The report said that  numerous transactions that were serviced by Ocwen, many of which had Wells Fargo the master servicer, reported interest shortfalls rising as high as the senior classes. "How could AAA rated, senior notes experience interest rate shortfalls? " asked Barclays analysts.


According to them, the answers are in the loan modification and servicer-advance recoveries and the treatment of partial principal charge-offs, such as principal reduction. Analysts said that within the deals in question, Ocwen made considerable amounts of loan modifications, which were equivalent to 2.2% of outstanding loans per month, on average, or roughly 25% per year.


Upon the modification, a mortgage is reclassified as current, and servicer advances on such loan are usually seen as nonrecoverable, Barclays said. This, they said, will permit the servicer to pay back itself for all prior advances in terms of  the loan from interest collections at the top of the cash flow waterfall.


"The increasing popularity of loan modifications suggests that reimbursement of nonrecoverable advances likely will become more common," Barclays said.


Analysts said that such collections could limit the interest paid to tranches at the bottom of the capital structure, but usually should leave triple-A allocations untouched.
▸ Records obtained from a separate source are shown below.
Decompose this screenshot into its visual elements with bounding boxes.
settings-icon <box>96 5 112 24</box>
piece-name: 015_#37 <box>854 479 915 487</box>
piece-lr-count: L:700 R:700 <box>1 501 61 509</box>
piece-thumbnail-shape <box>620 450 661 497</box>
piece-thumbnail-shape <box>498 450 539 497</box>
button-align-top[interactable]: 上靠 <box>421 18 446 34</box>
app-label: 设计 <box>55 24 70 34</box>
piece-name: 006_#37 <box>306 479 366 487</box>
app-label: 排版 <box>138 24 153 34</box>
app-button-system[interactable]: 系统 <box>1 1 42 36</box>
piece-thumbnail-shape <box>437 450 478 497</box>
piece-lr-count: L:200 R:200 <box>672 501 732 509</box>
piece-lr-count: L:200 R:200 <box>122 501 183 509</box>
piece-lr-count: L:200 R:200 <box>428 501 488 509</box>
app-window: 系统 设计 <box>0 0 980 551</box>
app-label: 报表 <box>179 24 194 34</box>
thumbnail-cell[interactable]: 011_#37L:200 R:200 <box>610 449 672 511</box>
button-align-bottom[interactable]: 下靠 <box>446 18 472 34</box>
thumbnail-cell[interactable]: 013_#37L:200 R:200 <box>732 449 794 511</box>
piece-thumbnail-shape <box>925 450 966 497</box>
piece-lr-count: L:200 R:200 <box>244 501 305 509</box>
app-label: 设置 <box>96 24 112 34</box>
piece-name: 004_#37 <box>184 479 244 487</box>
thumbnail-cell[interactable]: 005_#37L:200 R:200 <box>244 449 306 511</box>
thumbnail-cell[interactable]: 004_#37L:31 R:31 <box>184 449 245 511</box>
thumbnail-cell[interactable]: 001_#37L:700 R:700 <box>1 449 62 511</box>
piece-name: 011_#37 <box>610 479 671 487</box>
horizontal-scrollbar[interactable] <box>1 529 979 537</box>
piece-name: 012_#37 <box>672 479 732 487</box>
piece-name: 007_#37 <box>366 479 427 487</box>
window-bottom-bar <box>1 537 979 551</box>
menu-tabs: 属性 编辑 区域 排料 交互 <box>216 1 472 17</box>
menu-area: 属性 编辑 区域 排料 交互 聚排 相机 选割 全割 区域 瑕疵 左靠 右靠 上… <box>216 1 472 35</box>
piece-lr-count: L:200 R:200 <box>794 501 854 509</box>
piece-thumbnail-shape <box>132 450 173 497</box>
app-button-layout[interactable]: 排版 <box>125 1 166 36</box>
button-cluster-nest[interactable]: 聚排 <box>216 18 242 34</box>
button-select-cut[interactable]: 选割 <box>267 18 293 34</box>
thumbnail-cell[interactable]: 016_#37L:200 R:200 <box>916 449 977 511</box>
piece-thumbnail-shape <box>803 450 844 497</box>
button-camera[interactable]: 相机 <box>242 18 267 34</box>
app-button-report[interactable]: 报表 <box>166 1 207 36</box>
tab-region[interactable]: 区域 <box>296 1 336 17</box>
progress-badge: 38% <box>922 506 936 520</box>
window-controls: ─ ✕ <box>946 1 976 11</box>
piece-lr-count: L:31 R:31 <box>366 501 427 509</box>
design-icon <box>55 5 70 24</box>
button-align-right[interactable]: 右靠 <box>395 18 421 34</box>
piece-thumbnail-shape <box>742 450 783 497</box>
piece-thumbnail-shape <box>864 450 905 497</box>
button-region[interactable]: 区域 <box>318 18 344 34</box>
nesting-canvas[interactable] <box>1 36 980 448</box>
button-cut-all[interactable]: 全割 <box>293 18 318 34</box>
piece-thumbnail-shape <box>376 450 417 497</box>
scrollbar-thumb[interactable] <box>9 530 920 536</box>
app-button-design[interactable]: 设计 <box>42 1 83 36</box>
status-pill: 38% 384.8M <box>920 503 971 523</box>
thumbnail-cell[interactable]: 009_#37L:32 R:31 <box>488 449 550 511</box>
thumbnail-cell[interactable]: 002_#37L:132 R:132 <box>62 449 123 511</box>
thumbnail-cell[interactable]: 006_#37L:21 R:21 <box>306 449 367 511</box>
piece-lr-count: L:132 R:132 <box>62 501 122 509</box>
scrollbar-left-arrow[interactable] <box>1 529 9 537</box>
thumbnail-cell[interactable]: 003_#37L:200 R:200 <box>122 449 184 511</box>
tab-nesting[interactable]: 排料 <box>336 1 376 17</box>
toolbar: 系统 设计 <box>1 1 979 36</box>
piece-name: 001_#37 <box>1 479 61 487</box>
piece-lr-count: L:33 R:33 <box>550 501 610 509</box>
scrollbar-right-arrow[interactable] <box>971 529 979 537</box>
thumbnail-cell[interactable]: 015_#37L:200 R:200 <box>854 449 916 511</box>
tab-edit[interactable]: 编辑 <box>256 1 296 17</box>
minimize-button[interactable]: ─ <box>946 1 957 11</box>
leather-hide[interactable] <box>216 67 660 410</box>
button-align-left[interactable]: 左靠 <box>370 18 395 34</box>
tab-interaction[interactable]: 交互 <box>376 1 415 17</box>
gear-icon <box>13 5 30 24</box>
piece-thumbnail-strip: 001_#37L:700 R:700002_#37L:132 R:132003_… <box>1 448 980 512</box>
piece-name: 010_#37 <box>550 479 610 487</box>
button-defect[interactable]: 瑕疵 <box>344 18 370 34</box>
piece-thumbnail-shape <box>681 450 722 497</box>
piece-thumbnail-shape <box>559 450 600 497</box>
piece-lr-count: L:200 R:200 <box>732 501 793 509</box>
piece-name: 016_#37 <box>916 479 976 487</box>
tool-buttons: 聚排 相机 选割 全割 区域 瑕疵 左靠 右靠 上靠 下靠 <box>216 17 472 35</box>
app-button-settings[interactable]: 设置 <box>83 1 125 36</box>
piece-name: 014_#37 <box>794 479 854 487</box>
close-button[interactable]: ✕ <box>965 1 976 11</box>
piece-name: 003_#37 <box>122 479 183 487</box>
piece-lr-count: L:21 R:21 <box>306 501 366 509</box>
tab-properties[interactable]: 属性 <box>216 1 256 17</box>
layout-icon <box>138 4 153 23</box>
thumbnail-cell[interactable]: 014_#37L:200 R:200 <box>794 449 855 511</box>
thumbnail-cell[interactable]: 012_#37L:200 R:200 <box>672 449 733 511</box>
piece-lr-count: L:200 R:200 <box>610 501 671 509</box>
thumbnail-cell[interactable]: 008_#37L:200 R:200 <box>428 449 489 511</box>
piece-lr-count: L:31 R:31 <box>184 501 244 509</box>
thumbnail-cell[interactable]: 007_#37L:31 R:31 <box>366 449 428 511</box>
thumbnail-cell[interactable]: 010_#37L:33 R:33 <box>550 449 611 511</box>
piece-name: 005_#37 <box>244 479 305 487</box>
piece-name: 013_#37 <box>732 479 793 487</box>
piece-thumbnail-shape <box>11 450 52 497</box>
However, this might not be the case if there are massive loan modifications and the transaction is performing very poorly.


They added that a more worrisome is the apparent recent practice of taking partial loan write-downs from the interest waterfall and thus bypassing structural protections built into the principal waterfall.
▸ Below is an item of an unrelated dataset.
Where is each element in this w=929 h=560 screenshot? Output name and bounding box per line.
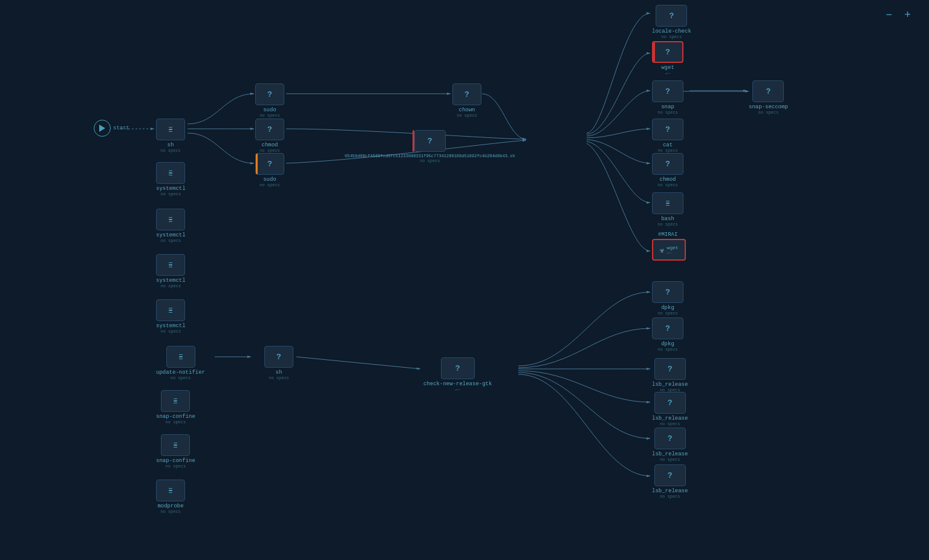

Barclays said that the principal reduction  such as debt forgiveness on modified loans was generally much bigger compared with the accumulated servicer advances in the Ocwen transactions that they looked at. Additionally, in many cases, it was sufficient to deplete interest allocations to the triple-A tranches, according to analysts.

In a research note released yesterday, Credit Suisse analysts said that aside frominterest-related mods, the servicing firm has also stepped up its utilization of principal reduction mods. According to Credit Suisse, the required trial mod period is also lessened from six to three months.

Analysts added that Ocwen has tightened recoverability assumptions on advances, adding that the firm’s advance-related servicing cost has risen substantially. "The recent ramp-up in modifications and other advance-related changes will allow Ocwen to reduce the advance cost," analysts wrote.

Credit Suisse said that it is too soon to know the impact of the recent Ocwen mod increases on buysiders. Analysts said that should the newly modified loans successfully re-perform, ABS buyers should be better off. But, considering that the re-underwriting of modified loans is not disclosed, analysts said that it is impossible to know whether these are good mods that have a decent chance of re-performing or if they are bad mods that have a high likelihood to re-default.